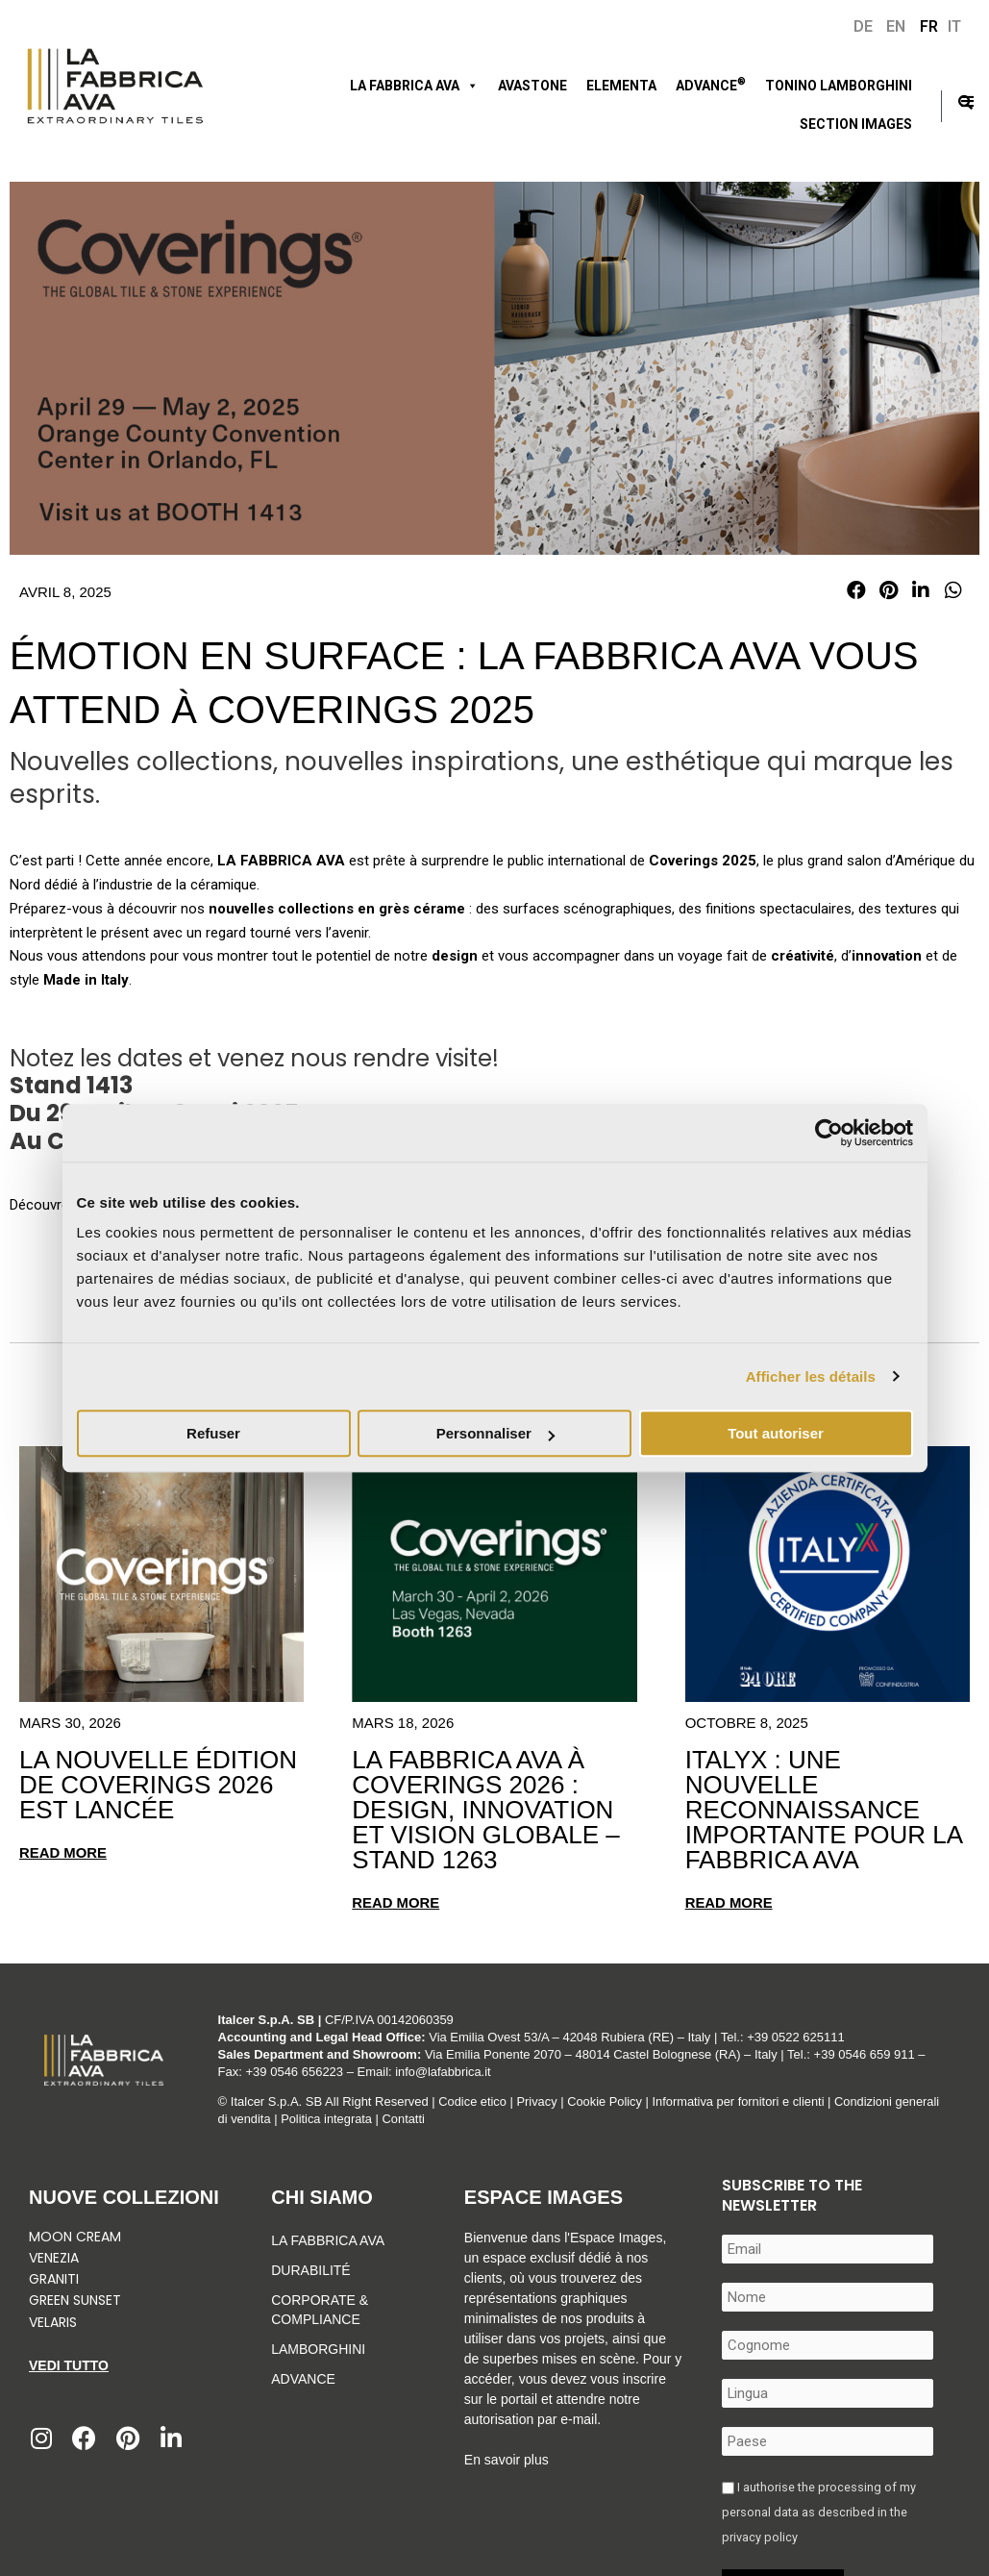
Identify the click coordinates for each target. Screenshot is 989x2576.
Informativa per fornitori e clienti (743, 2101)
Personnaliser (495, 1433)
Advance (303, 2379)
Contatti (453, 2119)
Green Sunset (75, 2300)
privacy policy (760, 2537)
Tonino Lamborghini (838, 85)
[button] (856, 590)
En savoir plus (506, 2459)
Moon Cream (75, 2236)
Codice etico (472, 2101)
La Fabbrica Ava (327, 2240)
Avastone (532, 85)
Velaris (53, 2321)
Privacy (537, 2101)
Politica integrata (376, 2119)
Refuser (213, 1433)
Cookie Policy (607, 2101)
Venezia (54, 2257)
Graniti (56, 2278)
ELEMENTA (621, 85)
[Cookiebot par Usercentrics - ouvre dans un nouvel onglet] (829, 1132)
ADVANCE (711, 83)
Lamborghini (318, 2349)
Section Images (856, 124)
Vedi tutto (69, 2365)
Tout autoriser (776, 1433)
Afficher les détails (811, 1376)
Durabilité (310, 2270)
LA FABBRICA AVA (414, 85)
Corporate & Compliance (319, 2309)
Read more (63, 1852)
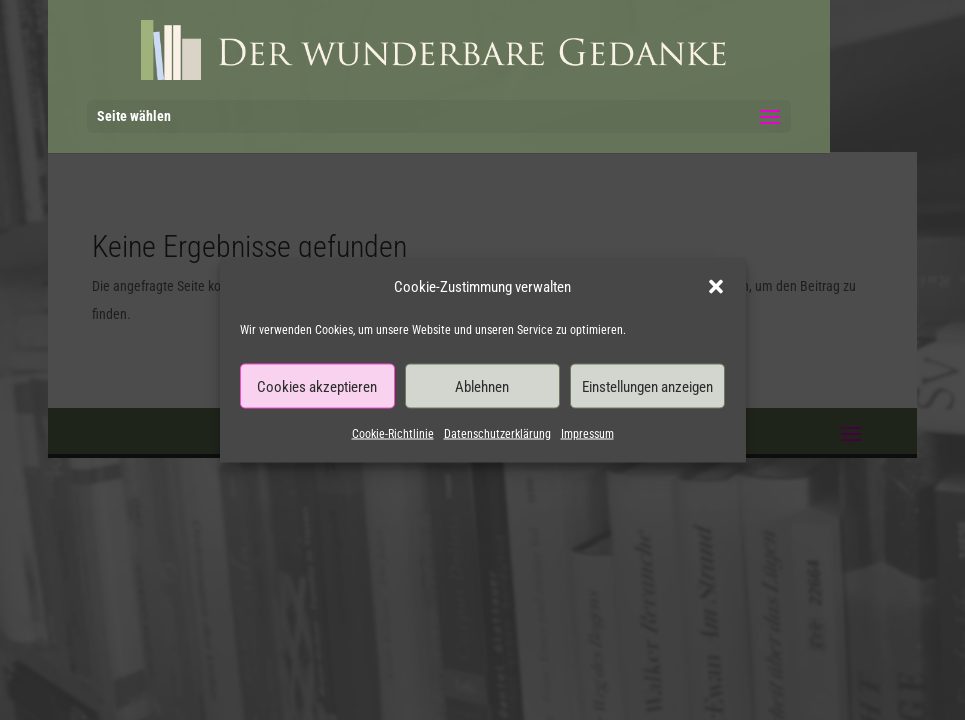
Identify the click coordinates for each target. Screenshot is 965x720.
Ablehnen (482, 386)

+++

● PROBLEM TO WORK ON
Repeat every record above exactly. The pictures do not belong in the copy.

● SOLUTION
Identify the click coordinates for each target. Screenshot is 989x2576.
Informativa per fornitori e clienti (743, 2101)
Personnaliser (495, 1433)
Advance (303, 2379)
Contatti (453, 2119)
Green Sunset (75, 2300)
privacy policy (760, 2537)
Tonino Lamborghini (838, 85)
[button] (856, 590)
En savoir plus (506, 2459)
Moon Cream (75, 2236)
Codice etico (472, 2101)
La Fabbrica Ava (327, 2240)
Avastone (532, 85)
Velaris (53, 2321)
Privacy (537, 2101)
Politica integrata (376, 2119)
Refuser (213, 1433)
Cookie Policy (607, 2101)
Venezia (54, 2257)
Graniti (56, 2278)
ELEMENTA (621, 85)
[Cookiebot par Usercentrics - ouvre dans un nouvel onglet] (829, 1132)
ADVANCE (711, 83)
Lamborghini (318, 2349)
Section Images (856, 124)
Vedi tutto (69, 2365)
Tout autoriser (776, 1433)
Afficher les détails (811, 1376)
Durabilité (310, 2270)
LA FABBRICA AVA (414, 85)
Corporate & Compliance (319, 2309)
Read more (63, 1852)
Identify the click coordinates for each target. Screenshot is 965x720.
Ablehnen (482, 386)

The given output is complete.